You come across stuff like this.

P1010097.jpg
 
Jogeephus":28ipwbdw said:
Looks like they cut every tree for miles to build the place. :lol:

The reason a lot of those old houses were built of sod or stone...The first house my grandparents lived in the first year they were in Montana was built out of a combination of all three- lumber, sod, and rocks....

Then they shipped lumber in from Wisconsin on the train and freighted it 30 miles by team and wagon to build the main house--which took a lot of lumber since it was one of those old square two stories with 5 bedrooms, kitchen/dining room, living room- large pantry room, which in the 60s was converted to a bathroom with the coming of electricity and running water...They raised 9 kids and took in hundreds of overnight boarders in that house.....

I spent a couple of summers in a cowcamp building much like the one in the picture-altho in a little better shape....

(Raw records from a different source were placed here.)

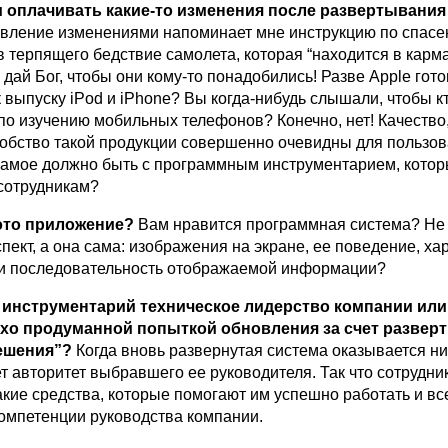
и оплачивать какие-то изменения после развертывания
вление изменениями напоминает мне инструкцию по спас
 терпящего бедствие самолета, которая “находится в карм
 дай Бог, чтобы они кому-то понадобились! Разве Apple гот
 выпуску iPod и iPhone? Вы когда-нибудь слышали, чтобы к
по изучению мобильных телефонов? Конечно, нет! Качество
добство такой продукции совершенно очевидны для пользов
 самое должно быть с программным инструментарием, кото
сотрудникам?
это приложение?
Вам нравится программная система? Не
ект, а она сама: изображения на экране, ее поведение, ха
и последовательность отображаемой информации?
 инструментарий техническое лидерство компании или
хо продуманной попыткой обновления за счет развер
ешения”?
Когда вновь развернутая система оказывается ни
т авторитет выбравшего ее руководителя. Так что сотрудн
акие средства, которые помогают им успешно работать и в
компетенции руководства компании.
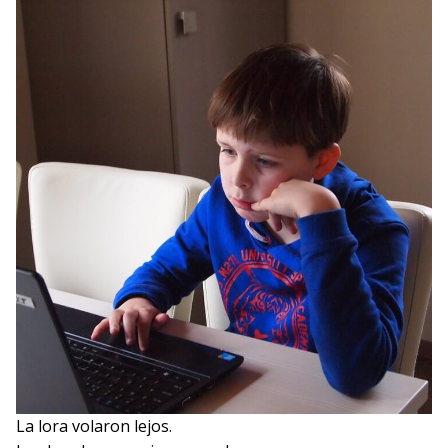
La lora volaron lejos.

Looks like either these folks got wealthy or had too many kids as part of the house looks to have been added on...That was common with some of the homestead houses--couple more kids- add on another room ;-) :lol:
 
There's still a quite a few remnants of homesteads in MT. Every time there's a prairie fire takes a few more. This cabin is about 5 miles from the Missouri Breaks and a couple miles from the foothills of the Little Rockies, so there was a good source of logs nearby.
But most of the homesteads in Eastern MT were far form good wood supplies.
 
Several years ago I was in Otter Montana and I saw a few of those houses and I always wondered where the lumber came from. I found a petrified forest on a bluff but still no trees to speak of. Definitely a different landscape than what I am used to. Enjoyed my visit though and hope to go back one day.